Accompanying autistic children on the road to school

For many years, health professionals have known that the best way to help autistic children is to get them to join the company of sound children. In Biarritz, the association Chrysalide has mobilized to open an "AVA" class (Accompagner vers l'autonomie - accompaniment to self-sufficiency) in the school that is quite "ordinary".

Social and Employment

Biarritz, France

Daniel Teisseire

15 000 € to the Selection Committee at 2009/09/29

Project leader


"My son has an autistic child who attends school with the help of an assistant and has made spectacular progress. Even though we ourselves are not involved in this new structure, I am well placed to appreciate the value of a project like the Chrysalide project."
Daniel Teisseire

To ensure the flourishing and socialization of mentally handicapped children, facilitate their access to sports activities, assist their school attendance to avoid adding "handicap to handicap": none of this is simple.
The nonprofit association Chrysalide was created 20 years ago to devise solutions to this situation, on the initiative of young parents. Since then, it has assisted the opening of several CLIS (school integration class) and many other family aid and support structures. In Biarritz, in the Paul Bert school, it will now be opening an AVA class for five autistic children aged three to twelve.

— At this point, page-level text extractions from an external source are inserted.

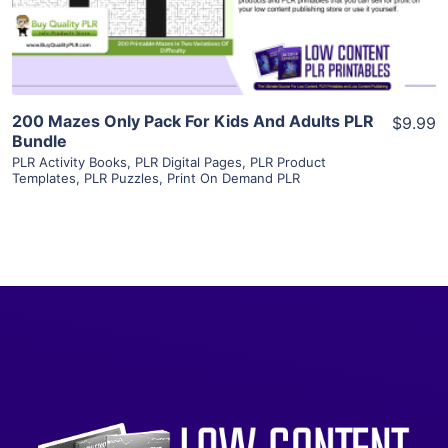
Visit Supplier
200 Mazes Only Pack For Kids And Adults PLR
$9.99
Bundle
PLR Activity Books
,
PLR Digital Pages
,
PLR Product
Templates
,
PLR Puzzles
,
Print On Demand PLR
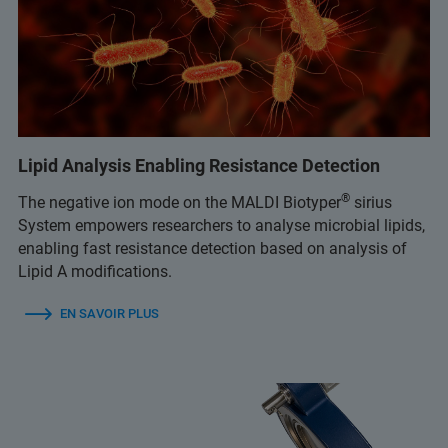
Lipid Analysis Enabling Resistance Detection
®
The negative ion mode on the MALDI Biotyper
sirius
System empowers researchers to analyse microbial lipids,
enabling fast resistance detection based on analysis of
Lipid A modifications.
EN SAVOIR PLUS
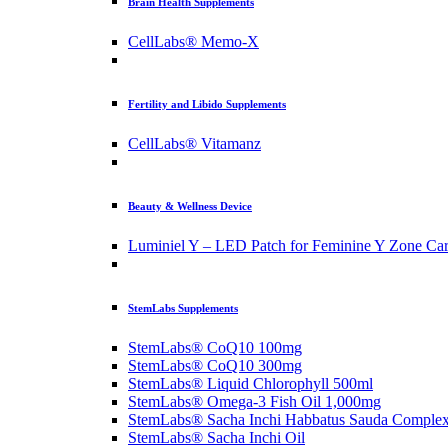
Brain Health Supplements
CellLabs® Memo-X
Fertility and Libido Supplements
CellLabs® Vitamanz
Beauty & Wellness Device
Luminiel Y – LED Patch for Feminine Y Zone Ca
StemLabs Supplements
StemLabs® CoQ10 100mg
StemLabs® CoQ10 300mg
StemLabs® Liquid Chlorophyll 500ml
StemLabs® Omega-3 Fish Oil 1,000mg
StemLabs® Sacha Inchi Habbatus Sauda Comple
StemLabs® Sacha Inchi Oil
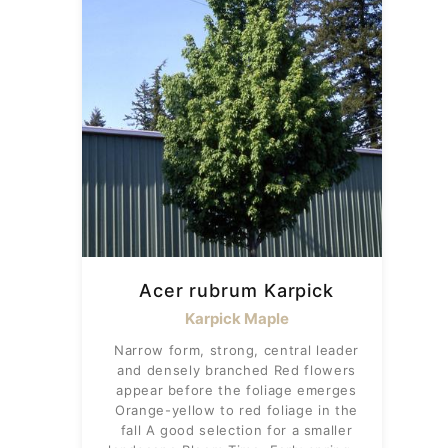
Acer rubrum Karpick
Karpick Maple
Narrow form, strong, central leader
and densely branched Red flowers
appear before the foliage emerges
Orange-yellow to red foliage in the
fall A good selection for a smaller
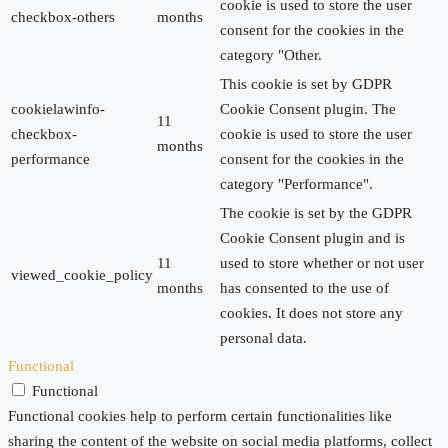
cookie is used to store the user
checkbox-others
months
consent for the cookies in the
category "Other.
This cookie is set by GDPR
cookielawinfo-
Cookie Consent plugin. The
11
checkbox-
cookie is used to store the user
months
performance
consent for the cookies in the
category "Performance".
The cookie is set by the GDPR
Cookie Consent plugin and is
11
used to store whether or not user
viewed_cookie_policy
months
has consented to the use of
cookies. It does not store any
personal data.
Functional
Functional
Functional cookies help to perform certain functionalities like
sharing the content of the website on social media platforms, collect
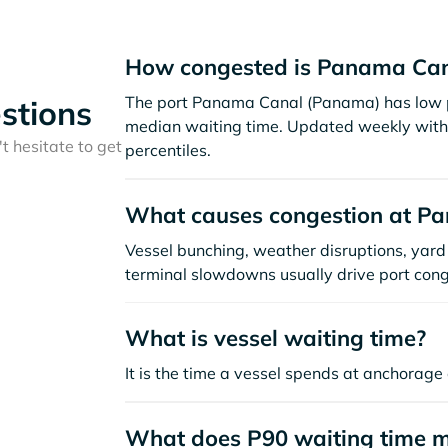
How congested is Panama Can
The port Panama Canal (Panama) has low p
stions
median waiting time. Updated weekly with 
t hesitate to get
percentiles.
What causes congestion at P
Vessel bunching, weather disruptions, yard 
terminal slowdowns usually drive port cong
What is vessel waiting time?
It is the time a vessel spends at anchorage 
What does P90 waiting time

Target: all of the children in an "ordinary" class

In this classroom, the children will be stimulated all day long by various exercises following the "applied behavior analysis" method. Based on the steady presence of specialized educators, this behavioral approach fosters the acquisition of verbal capacities and reduces behavioral disorders. Ultimately, half of the children will be able to join the normal school curriculum.

Supported by Chrysalide, the AVA class of the Paul Bert school wants to score higher: thanks to the alternation between individual work time with specialized educators and progressive integration in a "normal" class, the aim is for all the children concerned to join normal classes alongside sound classmates, within two to three years.

To be effective, the project will generate six new jobs - a psychologist and five specialized educators. And thanks to the grant from the Veolia Environment Foundation, education, IT and audiovisual equipment will be purchased. This project has already been granted "experimental class" status by the French National Education Ministry. If the earlier results are positive, the capacity to accommodate autistic children will gradually be extended to the entire urban community.